Di qui nascono le opere: non per ottenere la ricompensa, ma perché chi è cristiano condivide il punto di vista e il modo di sentire di Dio, e non se la sente di lasciare le persone e il mondo - di cui l'uomo è creato come custode - in uno stato men che perfetto; e ciò richiede un bel po' di lavoro, anche perché c'è chi lavora in senso contrario.
Tutto ciò da visibilità e sostanza alla fede che, come dice San Giacomo, «senza le opere è morta».

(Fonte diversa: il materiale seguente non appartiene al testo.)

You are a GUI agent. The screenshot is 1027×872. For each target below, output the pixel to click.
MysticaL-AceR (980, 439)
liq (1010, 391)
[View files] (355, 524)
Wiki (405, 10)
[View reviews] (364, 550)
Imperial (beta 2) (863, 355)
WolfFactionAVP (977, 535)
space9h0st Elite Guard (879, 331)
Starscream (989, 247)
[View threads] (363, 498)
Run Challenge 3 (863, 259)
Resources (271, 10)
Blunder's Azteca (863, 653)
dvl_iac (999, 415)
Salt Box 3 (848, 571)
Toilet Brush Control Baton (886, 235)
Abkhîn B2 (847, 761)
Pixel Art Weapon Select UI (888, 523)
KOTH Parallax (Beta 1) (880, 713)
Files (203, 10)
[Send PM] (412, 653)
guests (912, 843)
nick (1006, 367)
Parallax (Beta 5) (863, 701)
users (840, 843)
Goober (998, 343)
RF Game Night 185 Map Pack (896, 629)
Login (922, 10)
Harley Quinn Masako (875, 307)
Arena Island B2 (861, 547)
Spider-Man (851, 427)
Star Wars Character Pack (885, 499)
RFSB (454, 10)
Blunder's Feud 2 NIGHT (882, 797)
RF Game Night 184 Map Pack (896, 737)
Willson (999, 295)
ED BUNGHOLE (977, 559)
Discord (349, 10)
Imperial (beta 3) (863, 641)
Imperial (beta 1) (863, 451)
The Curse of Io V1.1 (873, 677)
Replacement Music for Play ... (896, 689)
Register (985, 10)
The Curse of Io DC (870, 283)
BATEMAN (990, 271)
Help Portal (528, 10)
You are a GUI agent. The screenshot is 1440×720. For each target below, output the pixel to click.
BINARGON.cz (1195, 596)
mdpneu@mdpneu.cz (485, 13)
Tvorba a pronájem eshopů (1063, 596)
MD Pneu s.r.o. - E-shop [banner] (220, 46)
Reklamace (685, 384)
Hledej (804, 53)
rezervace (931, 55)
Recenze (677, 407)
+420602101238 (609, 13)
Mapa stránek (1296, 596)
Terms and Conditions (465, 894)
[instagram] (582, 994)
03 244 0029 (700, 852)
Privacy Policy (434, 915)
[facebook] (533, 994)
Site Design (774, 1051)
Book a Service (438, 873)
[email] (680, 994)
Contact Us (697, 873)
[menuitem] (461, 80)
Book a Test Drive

Ma lavorare per la ricompensa non ha senso. Non è cristiano. Altrove, Gesù ricorda senza tanti complimenti che «Siamo servi inutili. Abbiamo fatto quello che dovevamo fare»: ed è un bene che lo faccia, perché se il darsi da fare valesse a qualcosa, inizierebbero le ripicche tra chi ha lavorato di più e chi ha lavorato di meno; come i vignaioli.
Per tutti quelli che rispondono alla chiamata - e che lavorano nella vigna - c'è invece la felicità eterna, quella che chiamiamo "salvezza", nella stessa misura per tutti. Non in ragione del lavoro svolto: in ragione del fatto che tale salvezza è un dono gratuito, ottenuto «per grazia, mediante la fede».
Dopotutto era questo l'accordo iniziale: Dio non fa torto ai primi che ha chiamato solo perché vuole dare la stessa beatitudine anche agli altri.
Sono loro che, pur chiamati, ancora non hanno assunto la somiglianza con Dio e pensano non tanto di aver ricevuto meno del dovuto (quello no: la paga l'hanno concordata all'inizio) ma pensano che, se fossero stati più furbi, avrebbero potuto lavorare meno e venire pagati allo stesso modo. Tanta meschinità produce il lavorare per la ricompensa, ed ecco perché Dio è stato tanto saggio a decidere che la salvezza dipende dalla fede, e non dalle opere.